Page history last edited by Jon 15 years, 1 month ago

Christie, Agatha - The Big Four (1927)

 

There is also a book with this title by Edgar Wallace

 

Review by Nick Fuller

2/5

 

Nearly all the (soon-to-be formed) Detection Club rules are broken in this, Christie's worst book for some fifty years. Poirot faces a group of super-criminals — a fiendish Oriental, an American millionaire, a mad scientist ("mad — mad — mad with the madness of genius!") and "the destroyer," who are behind all the world problems: "the world-wide unrest, the labour troubles that beset every nation, and the revolutions that break out in some," as well as Lenin and Trotsky, "mere puppets whose every action was dictated by another's brain." Their ultimate goal is to use a laser beam to take over the world. The bulk of the book concerns various cases only tenuously linked (some of which are ingenious enough, e.g. "A Chess Problem"), but too many episodes are appropriate to a shilling shocker: e.g., Hastings, having refused a fiendish Oriental devil's order to lure Poirot into a trap on pain of death (with typical English understatement, "that Chinese devil meant business, I was sure of that. It was goodbye to the good old world"), capitulates when he learns that his wife will die by the Seventy Lingering Deaths. And so it gets sillier and sillier as it goes on, until, Poirot having died and come back from the dead as an imaginary brother, it ends with the Big Four blowing up the Dolomites in a mass suicide pact.


The Big Four is one I read 3 times, the last one over 20 years ago. “A Chess Problem”, the chapter which stands as a complete short story by itself, was read and additional 3 or more times.

My first read was in Spanish in the mid 1960s, one of 2 or 3 ACs read in my first language. In my “naivete” of those days, I re-read it in English, thinking that it would improve in its original language. Was I ever wrong!

Over time, and with my third read, I came to appreciate this book as I realized AC did not mean it as a detective story, nor as one of her thriller/mysteries. I see in it the following:

1-       A main, ambitious re-telling of the Sherlock Holmes saga in a pastiched/parodied Poirot environment. Poirot is SH, Hastings, of course, is Watson, Japp is Lestrade – all these are obvious and not new. But the countess Vera is Poirot’s Irene Adler, the woman herself. The Big Four are, of course, Moriarty and his criminal organization. And the saga of Poirot’s death and resurrection recreate, in their away, the events in “The Final Problem” and “The Adventure of the Empty House”. And this is worked so that we have Achilles Poirot, the equivalent of Mycroft Holmes – the older,smarter, almost unknown brother!

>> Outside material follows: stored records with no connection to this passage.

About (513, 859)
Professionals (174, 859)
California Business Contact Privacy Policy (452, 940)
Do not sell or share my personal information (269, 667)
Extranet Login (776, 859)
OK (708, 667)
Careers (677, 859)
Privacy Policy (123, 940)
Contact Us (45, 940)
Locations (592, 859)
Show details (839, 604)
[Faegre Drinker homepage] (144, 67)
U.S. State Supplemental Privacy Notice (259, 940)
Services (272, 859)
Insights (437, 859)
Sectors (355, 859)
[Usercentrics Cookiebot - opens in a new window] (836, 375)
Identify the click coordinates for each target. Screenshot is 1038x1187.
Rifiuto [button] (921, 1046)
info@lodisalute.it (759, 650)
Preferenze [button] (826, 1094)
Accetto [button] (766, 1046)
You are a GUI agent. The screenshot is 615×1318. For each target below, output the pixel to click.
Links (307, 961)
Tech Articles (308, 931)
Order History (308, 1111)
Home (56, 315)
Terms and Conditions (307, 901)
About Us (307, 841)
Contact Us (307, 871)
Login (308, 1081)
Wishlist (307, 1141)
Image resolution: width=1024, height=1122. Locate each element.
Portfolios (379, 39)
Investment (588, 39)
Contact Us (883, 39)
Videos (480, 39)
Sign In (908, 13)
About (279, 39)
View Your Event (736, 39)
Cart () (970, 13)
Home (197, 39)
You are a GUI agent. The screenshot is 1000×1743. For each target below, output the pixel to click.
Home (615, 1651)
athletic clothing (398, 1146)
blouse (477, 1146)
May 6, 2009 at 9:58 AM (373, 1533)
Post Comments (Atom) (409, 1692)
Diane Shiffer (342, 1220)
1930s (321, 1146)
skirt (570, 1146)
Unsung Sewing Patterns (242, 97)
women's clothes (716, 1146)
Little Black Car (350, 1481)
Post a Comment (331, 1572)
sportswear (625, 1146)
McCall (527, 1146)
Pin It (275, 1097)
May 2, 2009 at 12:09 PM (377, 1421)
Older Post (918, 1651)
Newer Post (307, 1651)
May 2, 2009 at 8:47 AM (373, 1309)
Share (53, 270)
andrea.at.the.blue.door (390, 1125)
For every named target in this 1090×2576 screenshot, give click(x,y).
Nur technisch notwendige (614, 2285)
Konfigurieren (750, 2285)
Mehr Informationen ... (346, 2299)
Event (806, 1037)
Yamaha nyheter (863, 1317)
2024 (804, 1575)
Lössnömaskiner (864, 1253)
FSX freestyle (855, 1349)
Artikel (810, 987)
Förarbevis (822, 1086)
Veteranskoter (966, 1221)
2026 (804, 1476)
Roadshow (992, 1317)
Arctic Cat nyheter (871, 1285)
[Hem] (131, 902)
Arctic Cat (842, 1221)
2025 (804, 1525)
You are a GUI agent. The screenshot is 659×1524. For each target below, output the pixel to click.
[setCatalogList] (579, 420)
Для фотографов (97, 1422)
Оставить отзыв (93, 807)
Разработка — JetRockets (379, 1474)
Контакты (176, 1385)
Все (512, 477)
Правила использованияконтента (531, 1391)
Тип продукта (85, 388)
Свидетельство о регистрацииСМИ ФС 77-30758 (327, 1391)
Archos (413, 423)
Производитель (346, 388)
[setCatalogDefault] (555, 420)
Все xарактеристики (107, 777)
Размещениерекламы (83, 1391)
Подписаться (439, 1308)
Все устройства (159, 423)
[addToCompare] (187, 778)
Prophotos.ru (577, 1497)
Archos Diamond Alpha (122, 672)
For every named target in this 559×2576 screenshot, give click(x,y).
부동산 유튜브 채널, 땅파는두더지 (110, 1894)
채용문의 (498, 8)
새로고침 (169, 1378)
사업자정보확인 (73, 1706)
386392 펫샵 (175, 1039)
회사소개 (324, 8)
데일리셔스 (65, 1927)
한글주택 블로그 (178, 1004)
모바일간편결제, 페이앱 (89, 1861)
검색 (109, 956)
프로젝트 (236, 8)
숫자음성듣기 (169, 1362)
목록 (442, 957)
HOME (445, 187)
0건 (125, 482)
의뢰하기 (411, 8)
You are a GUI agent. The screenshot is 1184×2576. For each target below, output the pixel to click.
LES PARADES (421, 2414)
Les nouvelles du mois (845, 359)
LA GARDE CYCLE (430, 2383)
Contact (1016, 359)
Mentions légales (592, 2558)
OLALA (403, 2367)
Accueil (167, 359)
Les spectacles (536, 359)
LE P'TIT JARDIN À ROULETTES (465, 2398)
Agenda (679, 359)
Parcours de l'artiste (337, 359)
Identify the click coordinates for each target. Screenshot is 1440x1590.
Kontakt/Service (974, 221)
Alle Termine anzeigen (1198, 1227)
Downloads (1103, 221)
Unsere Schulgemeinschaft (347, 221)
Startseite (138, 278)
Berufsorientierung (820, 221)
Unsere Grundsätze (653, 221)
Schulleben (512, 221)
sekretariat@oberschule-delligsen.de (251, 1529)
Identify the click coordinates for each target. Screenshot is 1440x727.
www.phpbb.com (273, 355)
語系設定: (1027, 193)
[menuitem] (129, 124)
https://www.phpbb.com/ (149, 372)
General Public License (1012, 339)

Of course, the French detective (Giraud, if my memory is OK) is a pastiche of the French detectives (Lecoq), who Holmes ridicules.

2-       The interesting thing is that AC may have started pastiching/parodying the Holmes saga with the first 2 novels; Hastings/Watson do not get a wife at the end of their 1st adventure and do get one at the end of the second!

3-       Along the way, there are some other pastiches of some mystery genre pioneers – one of the chapters/stories pays tribute very directly to Chesterton’s “The Invisible Man”. I do not have a copy of the book at hand, but recall some other “tributes” in other stories here.

4-       And, just in case, no, I am not confusing TBF with  the magnificent “Partners In Crime”!

5-       Finally, as a chess master (pardon the immodesty!), “A Chess Problem” incorporates the chess elements in the most intelligent way I have ever seen in a detective story! I have in the past shown this to different people who do not like detective fiction and all have liked it and were surprised how competently AC managed the chess factor!

So, if you try to judge “The Big Four” as a detective story, not merely as an Agatha Christie  detective story, you will be disappointed. If, however, you see it in a different vein, you might regard it in a different light!